Prompt
Scan the entries for the word "серии" and return every line that has it.

Material for the task
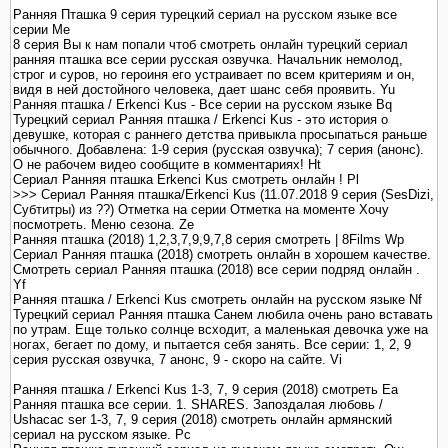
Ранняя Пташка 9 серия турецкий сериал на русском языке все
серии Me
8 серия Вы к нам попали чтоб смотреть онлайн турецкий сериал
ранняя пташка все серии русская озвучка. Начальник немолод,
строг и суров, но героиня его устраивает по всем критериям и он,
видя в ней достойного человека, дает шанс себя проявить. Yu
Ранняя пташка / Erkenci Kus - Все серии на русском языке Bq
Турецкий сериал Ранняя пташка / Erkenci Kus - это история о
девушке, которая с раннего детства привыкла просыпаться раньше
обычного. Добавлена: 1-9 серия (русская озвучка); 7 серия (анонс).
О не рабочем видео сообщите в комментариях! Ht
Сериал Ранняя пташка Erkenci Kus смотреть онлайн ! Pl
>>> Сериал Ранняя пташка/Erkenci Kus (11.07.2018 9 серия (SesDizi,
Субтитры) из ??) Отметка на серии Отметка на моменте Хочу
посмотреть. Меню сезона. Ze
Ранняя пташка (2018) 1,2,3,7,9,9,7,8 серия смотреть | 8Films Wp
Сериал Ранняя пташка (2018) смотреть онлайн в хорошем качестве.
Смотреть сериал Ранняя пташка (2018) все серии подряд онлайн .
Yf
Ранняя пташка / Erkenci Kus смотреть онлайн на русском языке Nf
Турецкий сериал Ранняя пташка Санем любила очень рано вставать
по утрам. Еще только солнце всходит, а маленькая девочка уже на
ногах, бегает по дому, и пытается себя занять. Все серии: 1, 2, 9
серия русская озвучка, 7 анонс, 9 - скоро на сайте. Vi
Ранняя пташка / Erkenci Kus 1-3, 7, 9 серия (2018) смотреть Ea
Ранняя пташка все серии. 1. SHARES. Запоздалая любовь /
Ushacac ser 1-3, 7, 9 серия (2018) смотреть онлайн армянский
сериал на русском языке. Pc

* * *

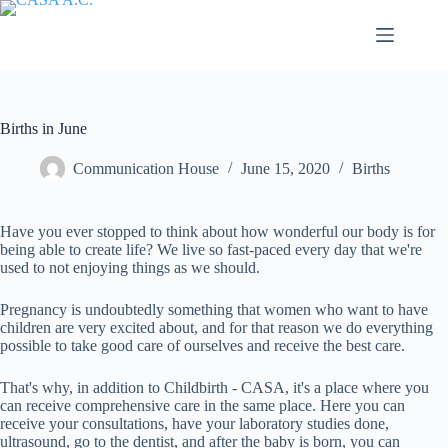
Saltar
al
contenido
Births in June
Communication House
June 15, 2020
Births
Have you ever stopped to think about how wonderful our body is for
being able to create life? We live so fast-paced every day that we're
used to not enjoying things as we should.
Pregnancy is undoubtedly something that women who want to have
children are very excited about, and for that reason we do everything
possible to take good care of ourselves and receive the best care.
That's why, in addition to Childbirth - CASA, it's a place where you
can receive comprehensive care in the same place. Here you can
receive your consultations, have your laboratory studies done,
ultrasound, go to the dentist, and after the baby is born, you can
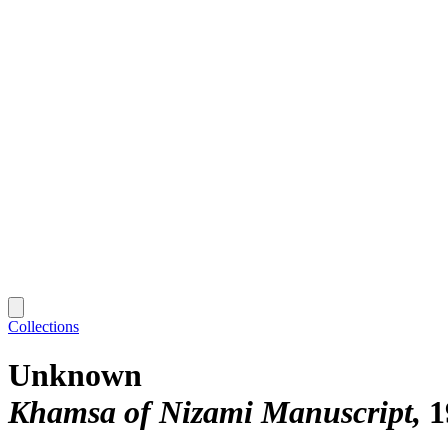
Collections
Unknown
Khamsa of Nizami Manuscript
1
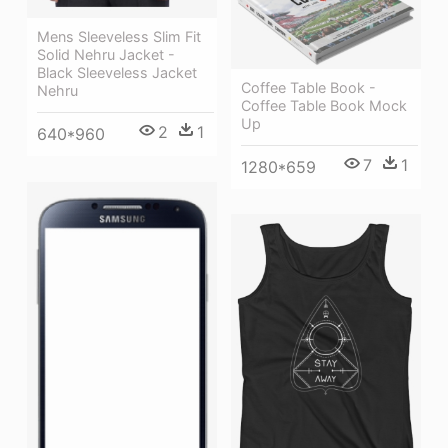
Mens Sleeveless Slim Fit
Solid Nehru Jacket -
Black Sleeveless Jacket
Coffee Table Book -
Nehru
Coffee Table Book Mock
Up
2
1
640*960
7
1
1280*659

---

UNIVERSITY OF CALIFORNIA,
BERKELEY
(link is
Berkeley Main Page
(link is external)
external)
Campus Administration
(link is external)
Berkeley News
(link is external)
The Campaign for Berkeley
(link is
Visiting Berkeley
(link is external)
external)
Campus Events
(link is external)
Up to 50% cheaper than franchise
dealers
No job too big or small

Response for this exercise
серии Me
ранняя пташка все серии русская озвучка. Начальник немолод,
Ранняя пташка / Erkenci Kus - Все серии на русском языке Bq
Субтитры) из ??) Отметка на серии Отметка на моменте Хочу
Смотреть сериал Ранняя пташка (2018) все серии подряд онлайн .
ногах, бегает по дому, и пытается себя занять. Все серии: 1, 2, 9
Ранняя пташка все серии. 1. SHARES. Запоздалая любовь /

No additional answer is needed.